■ Problem requirements
Lines that contain the string "Medication" are the ones to list; copy all of them from the records.

■ Saved data entries
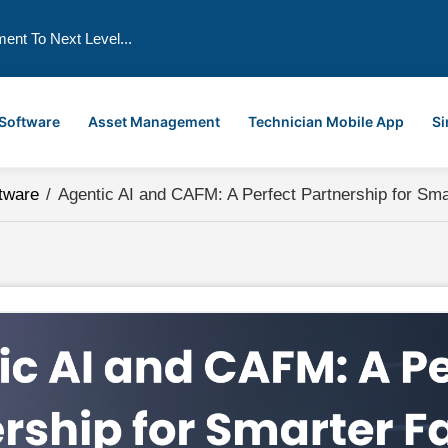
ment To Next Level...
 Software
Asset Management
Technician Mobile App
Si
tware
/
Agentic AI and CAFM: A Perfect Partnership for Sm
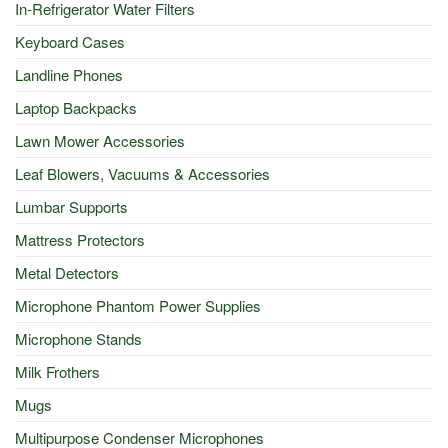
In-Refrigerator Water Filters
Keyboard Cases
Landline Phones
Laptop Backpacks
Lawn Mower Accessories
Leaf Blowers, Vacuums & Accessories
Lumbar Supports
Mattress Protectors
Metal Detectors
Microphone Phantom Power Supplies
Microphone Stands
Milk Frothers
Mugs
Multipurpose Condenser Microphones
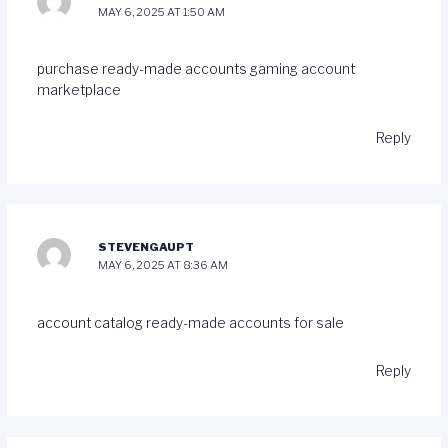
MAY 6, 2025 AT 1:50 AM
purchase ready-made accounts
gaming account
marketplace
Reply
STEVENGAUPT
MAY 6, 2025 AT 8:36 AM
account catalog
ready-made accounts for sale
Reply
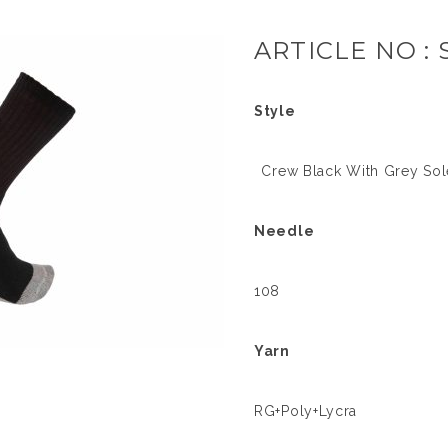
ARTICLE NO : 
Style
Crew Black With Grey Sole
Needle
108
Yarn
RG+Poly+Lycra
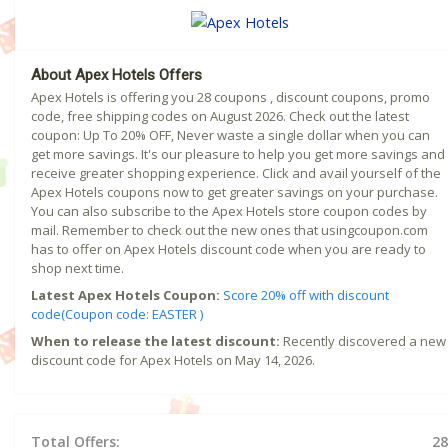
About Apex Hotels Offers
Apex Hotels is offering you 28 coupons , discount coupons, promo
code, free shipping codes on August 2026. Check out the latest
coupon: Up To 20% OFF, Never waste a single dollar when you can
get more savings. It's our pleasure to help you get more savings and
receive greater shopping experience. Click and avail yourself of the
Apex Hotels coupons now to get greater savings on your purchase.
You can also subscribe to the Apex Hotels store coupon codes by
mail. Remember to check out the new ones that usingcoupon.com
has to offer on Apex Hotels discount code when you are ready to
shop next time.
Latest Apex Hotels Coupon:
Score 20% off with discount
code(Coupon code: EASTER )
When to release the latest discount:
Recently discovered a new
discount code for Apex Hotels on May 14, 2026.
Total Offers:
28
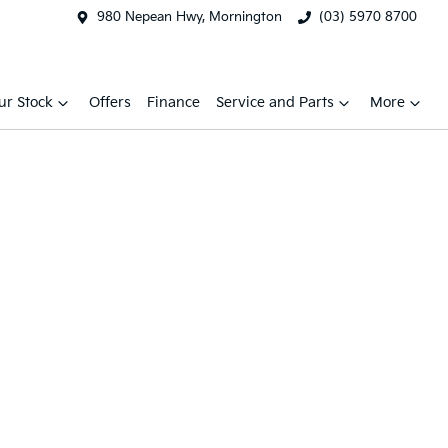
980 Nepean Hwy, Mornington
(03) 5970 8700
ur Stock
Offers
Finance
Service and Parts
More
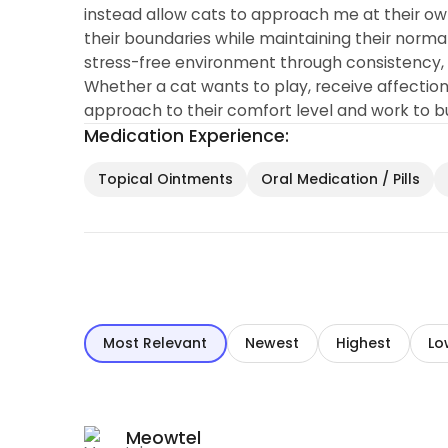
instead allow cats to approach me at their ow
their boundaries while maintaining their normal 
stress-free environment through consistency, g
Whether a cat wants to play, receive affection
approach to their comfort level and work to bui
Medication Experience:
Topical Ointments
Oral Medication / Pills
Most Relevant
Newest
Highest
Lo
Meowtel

...

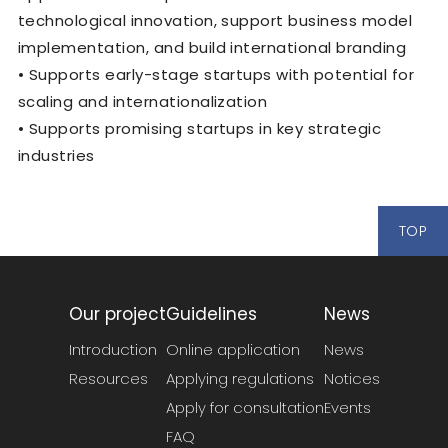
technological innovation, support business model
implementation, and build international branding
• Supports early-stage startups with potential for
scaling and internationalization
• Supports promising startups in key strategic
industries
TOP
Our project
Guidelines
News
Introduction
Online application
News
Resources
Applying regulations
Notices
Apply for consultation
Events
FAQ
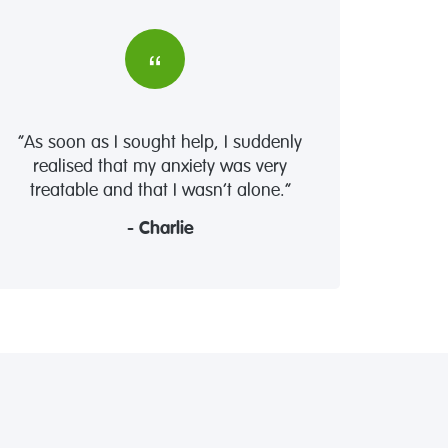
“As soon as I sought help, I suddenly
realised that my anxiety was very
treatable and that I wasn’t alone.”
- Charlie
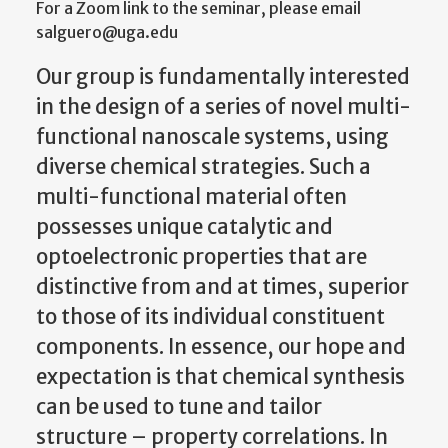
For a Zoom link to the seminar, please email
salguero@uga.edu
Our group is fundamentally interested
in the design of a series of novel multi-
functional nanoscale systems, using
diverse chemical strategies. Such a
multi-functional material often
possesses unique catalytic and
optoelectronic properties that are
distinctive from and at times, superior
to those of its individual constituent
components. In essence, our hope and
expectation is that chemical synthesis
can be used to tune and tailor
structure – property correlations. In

==

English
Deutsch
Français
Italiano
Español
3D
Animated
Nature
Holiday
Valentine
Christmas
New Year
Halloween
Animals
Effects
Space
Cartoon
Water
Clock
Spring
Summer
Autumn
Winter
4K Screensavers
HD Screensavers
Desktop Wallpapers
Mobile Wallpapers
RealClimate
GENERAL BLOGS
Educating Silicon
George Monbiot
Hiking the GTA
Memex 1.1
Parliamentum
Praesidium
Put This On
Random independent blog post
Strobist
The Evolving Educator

■ Output of the task
Medication Experience:
Oral Medication / Pills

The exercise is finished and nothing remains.